(Beginning of INPUT FOR THIS TASK)
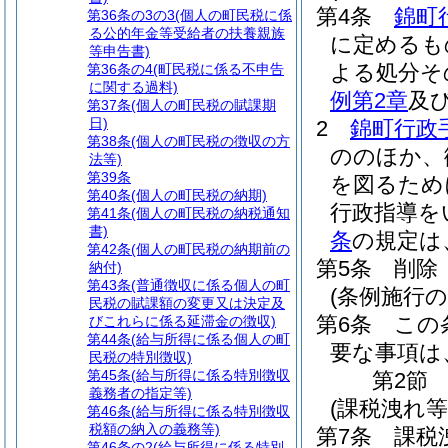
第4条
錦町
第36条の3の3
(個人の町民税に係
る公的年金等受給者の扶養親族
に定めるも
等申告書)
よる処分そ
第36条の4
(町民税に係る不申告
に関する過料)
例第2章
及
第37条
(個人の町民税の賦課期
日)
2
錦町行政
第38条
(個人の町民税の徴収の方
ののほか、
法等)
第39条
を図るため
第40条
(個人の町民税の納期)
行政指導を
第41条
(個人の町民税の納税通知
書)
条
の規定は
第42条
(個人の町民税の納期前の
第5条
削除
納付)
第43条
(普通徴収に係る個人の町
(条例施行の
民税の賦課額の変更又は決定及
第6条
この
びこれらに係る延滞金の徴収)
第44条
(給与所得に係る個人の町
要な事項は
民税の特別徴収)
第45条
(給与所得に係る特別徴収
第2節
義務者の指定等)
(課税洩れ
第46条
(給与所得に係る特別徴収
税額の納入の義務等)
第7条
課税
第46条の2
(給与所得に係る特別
(End of INPUT FOR THIS TASK)
(Beginning of INPUT FOR THIS TASK)
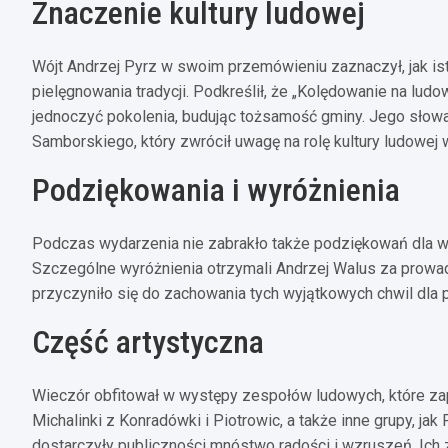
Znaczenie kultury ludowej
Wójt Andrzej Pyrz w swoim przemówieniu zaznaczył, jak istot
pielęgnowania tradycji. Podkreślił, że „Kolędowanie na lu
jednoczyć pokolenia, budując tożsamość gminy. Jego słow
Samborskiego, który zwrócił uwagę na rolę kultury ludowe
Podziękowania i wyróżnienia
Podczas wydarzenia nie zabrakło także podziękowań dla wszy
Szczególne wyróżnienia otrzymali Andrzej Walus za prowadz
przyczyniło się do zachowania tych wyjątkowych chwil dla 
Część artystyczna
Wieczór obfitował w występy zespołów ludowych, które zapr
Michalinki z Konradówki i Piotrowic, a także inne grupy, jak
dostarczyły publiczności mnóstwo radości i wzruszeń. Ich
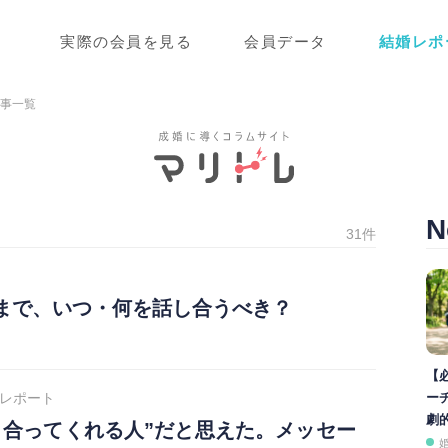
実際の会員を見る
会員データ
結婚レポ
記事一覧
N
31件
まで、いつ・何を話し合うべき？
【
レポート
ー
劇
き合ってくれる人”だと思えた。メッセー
(End of INPUT FOR THIS TASK)
(Beginning of INPUT FOR THIS TASK)
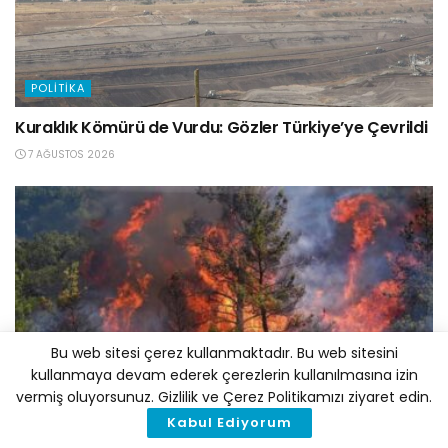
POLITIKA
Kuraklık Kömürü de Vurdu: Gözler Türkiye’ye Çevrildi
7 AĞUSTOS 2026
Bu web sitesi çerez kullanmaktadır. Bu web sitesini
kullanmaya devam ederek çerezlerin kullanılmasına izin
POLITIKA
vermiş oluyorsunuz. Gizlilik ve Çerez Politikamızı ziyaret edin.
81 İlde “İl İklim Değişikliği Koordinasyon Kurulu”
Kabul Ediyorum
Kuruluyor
(End of INPUT FOR THIS TASK)
* WORK ITEM:
Which lines above hold the string "wyróżnienia"? Copy every one of them.

* EXERCISE ANSWER:
Podziękowania i wyróżnienia
Szczególne wyróżnienia otrzymali Andrzej Walus za prowadz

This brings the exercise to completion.